Nous l’avons vu, la spécificité de l’oeuvre de M. Abensour réside justement dans la volonté de penser à la fois la domination et l’émancipation. Exemplaires d’une philosophie politique critique effectuée sous le signe de l’inquiétude et de la vigilance, les écrits de M. Abensour rejoignent ceux des penseurs qui refusent aussi bien le catastrophisme d’une domination sans extériorité que l’irénisme d’une vision apaisante de la politique. Ainsi participe-t-il à ce courant hétérogène qui rassemble, en notre temps, H. Arendt, C. Lefort et Jacques Rancière.

Mais l’article « Pour une philosophie politique critique ? » semble plaider pour l’ouverture d’un chantier de recherche à peine exploré dans son oeuvre [102]. Afin d’« assouplir la dialectique entre démocratie et totalitarisme [103] », M. Abensour introduit la triple distinction élaborée par Franz Neumann entre État totalitaire, État autoritaire et État démocratique [104]. L’existence d’un intermédiaire entre totalitarisme et démocratie, l’État autoritaire, permet de penser une dégénérescence éventuelle de la démocratie qui ne se transforme pourtant pas en domination totalitaire. La critique de la domination autoritaire au sein des régimes démocratiques actuels est donc une des tâches du retour des choses politiques. Dans cette optique, nous avons besoin d’une « critique de la domination autoritaire » qui permet de réinvestir le « principe politique » du régime libre. Car, affirme M. Abensour, « si la démocratie est cette forme de société qui se caractérise de faire accueil au conflit, le conflit majeur, premier, n’est-il pas d’abord celui qui porte sur son existence et sur sa teneur [105] ? ».

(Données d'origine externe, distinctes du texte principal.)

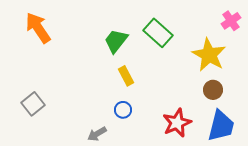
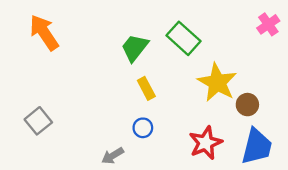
yellow star: (209, 55) -> (217, 82), moved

Il faut par conséquent se tourner vers la politique hic et nunc afin de repérer les formes nouvelles d’autoritarisme présentes dans les régimes politiques libres. Mais, en même temps, il importe aussi d’analyser les pratiques politiques critiques qui remettent en cause la domination autoritaire et tentent d’instaurer un pouvoir non coercitif, c’est-à-dire un pouvoir qui émerge grâce à l’action concertée des citoyens. La tâche d’un philosophe politique critique aujourd’hui reste donc le repérage des nouvelles formes d’autoritarisme et la reconstitution des mouvements sociaux qui mettent la liberté et non la domination au coeur de leurs projets politiques. Bref, un philosophe politique critique se doit d’être un « guetteur » aussi bien qu’un « pêcheur de perles [106] ». Telle est peut-être la leçon, ô combien précieuse, de l’oeuvre de ce philosophe politique de notre temps, Miguel Abensour.